### Exercise instructions
Give again, exactly as written, the lines of the records below from the line with "rejeitados por suas" to the line with "mandats et des". Both end lines count; pictures do not.

### Extracted data entries
##########
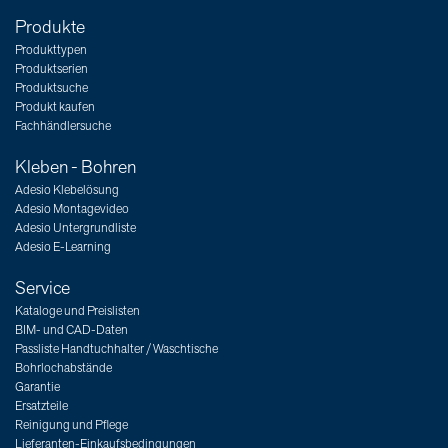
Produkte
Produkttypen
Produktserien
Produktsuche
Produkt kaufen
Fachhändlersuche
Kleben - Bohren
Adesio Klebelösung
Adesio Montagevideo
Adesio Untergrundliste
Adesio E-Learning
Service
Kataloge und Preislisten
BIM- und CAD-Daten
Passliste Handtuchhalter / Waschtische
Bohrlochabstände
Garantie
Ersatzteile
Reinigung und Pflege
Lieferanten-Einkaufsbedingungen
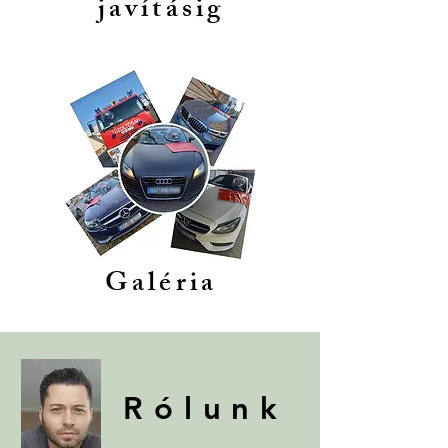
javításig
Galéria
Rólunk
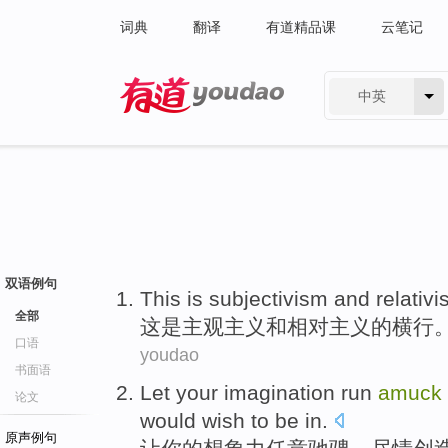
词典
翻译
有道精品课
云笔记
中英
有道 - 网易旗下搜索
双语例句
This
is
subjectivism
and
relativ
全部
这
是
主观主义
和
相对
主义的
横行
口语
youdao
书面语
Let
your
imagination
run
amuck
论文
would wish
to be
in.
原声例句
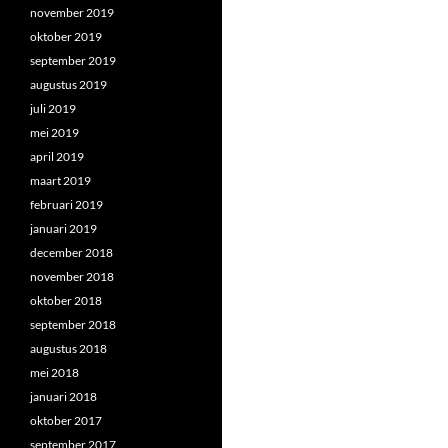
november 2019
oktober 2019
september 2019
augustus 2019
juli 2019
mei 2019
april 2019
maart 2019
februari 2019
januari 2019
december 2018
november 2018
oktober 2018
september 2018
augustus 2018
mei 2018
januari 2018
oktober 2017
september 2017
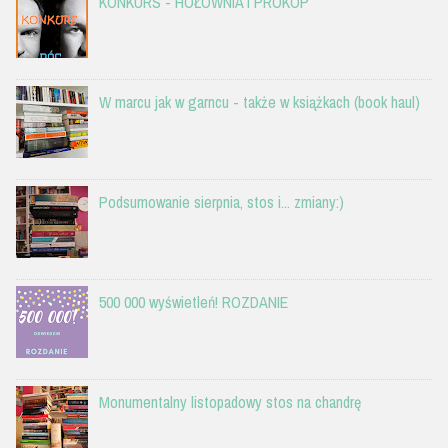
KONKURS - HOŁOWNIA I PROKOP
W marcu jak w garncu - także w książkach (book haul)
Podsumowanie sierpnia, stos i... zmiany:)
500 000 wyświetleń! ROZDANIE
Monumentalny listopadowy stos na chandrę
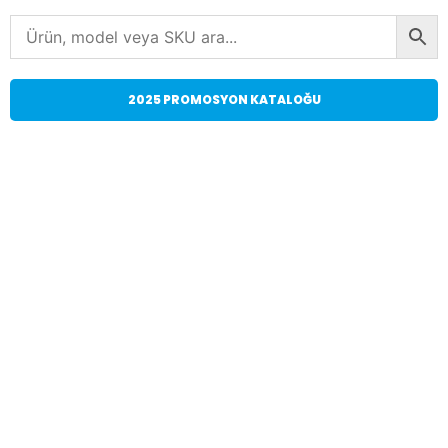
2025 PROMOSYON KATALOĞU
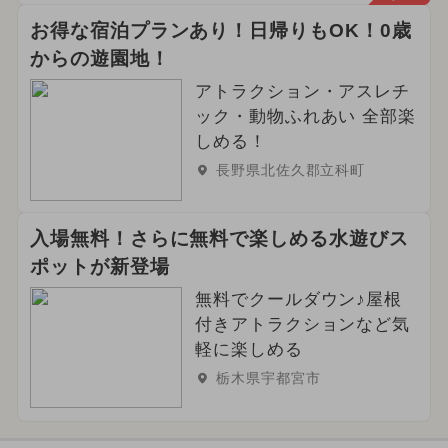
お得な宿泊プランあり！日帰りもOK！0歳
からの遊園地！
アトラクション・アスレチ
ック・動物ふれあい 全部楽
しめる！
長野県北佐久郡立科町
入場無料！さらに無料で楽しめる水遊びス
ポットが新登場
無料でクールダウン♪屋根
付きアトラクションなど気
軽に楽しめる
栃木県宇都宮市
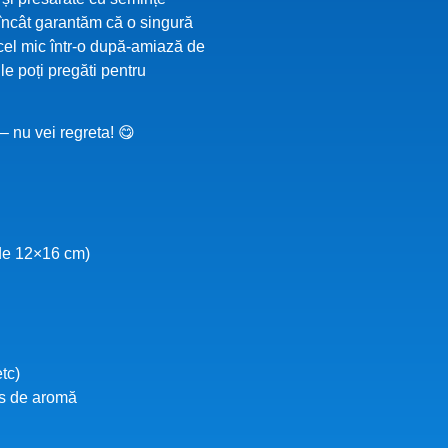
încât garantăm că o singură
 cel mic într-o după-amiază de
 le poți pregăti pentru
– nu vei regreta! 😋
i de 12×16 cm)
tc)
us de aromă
##########
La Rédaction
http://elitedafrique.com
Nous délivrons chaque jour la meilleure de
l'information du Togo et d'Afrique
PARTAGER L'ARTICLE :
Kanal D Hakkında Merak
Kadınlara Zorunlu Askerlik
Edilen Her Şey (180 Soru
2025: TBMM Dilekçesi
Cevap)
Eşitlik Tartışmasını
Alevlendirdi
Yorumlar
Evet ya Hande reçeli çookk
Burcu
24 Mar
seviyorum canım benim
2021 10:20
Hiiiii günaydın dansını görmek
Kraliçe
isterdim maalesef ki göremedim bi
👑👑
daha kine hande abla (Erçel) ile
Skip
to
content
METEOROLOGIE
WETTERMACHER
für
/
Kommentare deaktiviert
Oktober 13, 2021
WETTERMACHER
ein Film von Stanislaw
##########
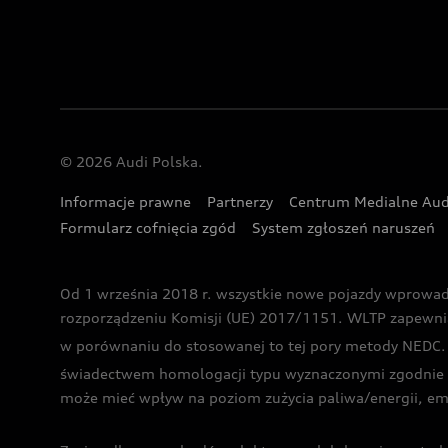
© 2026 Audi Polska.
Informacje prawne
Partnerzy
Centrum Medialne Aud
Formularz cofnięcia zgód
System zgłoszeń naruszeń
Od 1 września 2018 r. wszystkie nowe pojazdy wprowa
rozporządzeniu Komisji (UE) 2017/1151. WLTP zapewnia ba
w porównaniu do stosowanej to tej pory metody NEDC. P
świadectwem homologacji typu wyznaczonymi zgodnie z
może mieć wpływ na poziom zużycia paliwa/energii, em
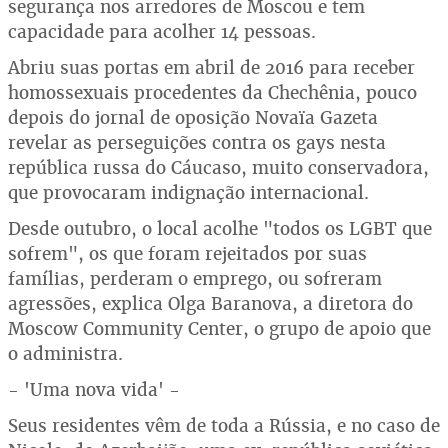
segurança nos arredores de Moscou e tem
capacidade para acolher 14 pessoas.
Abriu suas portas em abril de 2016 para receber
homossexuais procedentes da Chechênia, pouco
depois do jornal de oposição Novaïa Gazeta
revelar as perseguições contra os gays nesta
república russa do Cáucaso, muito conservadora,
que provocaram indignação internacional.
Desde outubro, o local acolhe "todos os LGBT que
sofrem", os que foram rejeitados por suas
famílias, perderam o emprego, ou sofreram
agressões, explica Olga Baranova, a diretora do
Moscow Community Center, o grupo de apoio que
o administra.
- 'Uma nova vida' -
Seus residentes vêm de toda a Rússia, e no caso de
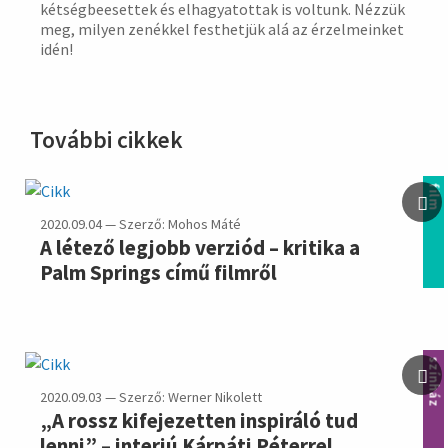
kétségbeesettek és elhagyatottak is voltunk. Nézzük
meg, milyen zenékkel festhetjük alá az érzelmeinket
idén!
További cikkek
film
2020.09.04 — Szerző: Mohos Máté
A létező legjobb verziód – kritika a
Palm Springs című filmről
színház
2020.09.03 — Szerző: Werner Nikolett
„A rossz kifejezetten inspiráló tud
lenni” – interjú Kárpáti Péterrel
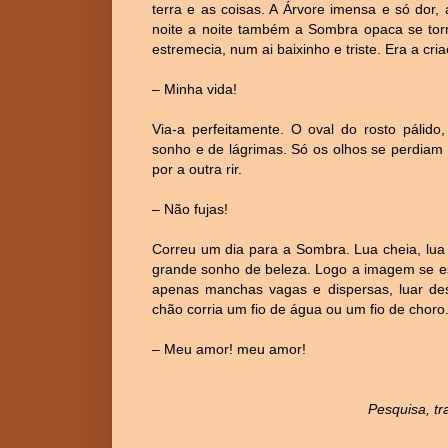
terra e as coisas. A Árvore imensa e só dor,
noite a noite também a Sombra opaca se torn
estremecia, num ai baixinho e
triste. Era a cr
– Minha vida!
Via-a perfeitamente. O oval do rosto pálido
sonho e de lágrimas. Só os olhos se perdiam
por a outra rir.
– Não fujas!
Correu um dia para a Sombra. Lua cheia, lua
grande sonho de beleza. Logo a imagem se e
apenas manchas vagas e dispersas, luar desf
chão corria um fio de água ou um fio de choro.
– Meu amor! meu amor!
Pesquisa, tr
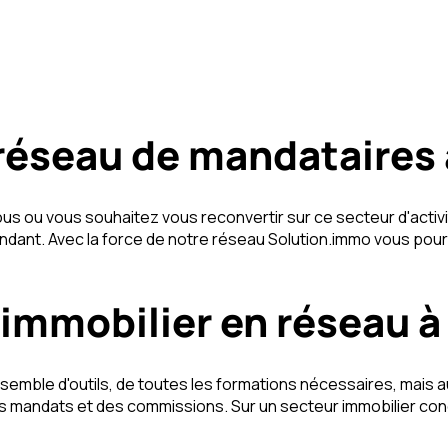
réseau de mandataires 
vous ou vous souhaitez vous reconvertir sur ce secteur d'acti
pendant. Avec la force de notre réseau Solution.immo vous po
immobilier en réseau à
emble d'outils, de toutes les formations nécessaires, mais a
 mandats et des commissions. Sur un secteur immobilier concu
##########
### Result
sofrem", os que foram rejeitados por suas
famílias, perderam o emprego, ou sofreram
agressões, explica Olga Baranova, a diretora do
Moscow Community Center, o grupo de apoio que
o administra.
- 'Uma nova vida' -
Seus residentes vêm de toda a Rússia, e no caso de
kétségbeesettek és elhagyatottak is voltunk. Nézzük
meg, milyen zenékkel festhetjük alá az érzelmeinket
idén!
További cikkek
film
2020.09.04 — Szerző: Mohos Máté
A létező legjobb verziód – kritika a
Palm Springs című filmről
színház
2020.09.03 — Szerző: Werner Nikolett
„A rossz kifejezetten inspiráló tud
lenni” – interjú Kárpáti Péterrel
terra e as coisas. A Árvore imensa e só dor,
noite a noite também a Sombra opaca se torn
estremecia, num ai baixinho e
triste. Era a cr
– Minha vida!
Via-a perfeitamente. O oval do rosto pálido
sonho e de lágrimas. Só os olhos se perdiam
por a outra rir.
– Não fujas!
Correu um dia para a Sombra. Lua cheia, lua
grande sonho de beleza. Logo a imagem se e
apenas manchas vagas e dispersas, luar desf
chão corria um fio de água ou um fio de choro.
– Meu amor! meu amor!
Pesquisa, tr
réseau de mandataires 
vous ou vous souhaitez vous reconvertir sur ce secteur d'acti
pendant. Avec la force de notre réseau Solution.immo vous po
immobilier en réseau à
emble d'outils, de toutes les formations nécessaires, mais a
 mandats et des commissions. Sur un secteur immobilier concu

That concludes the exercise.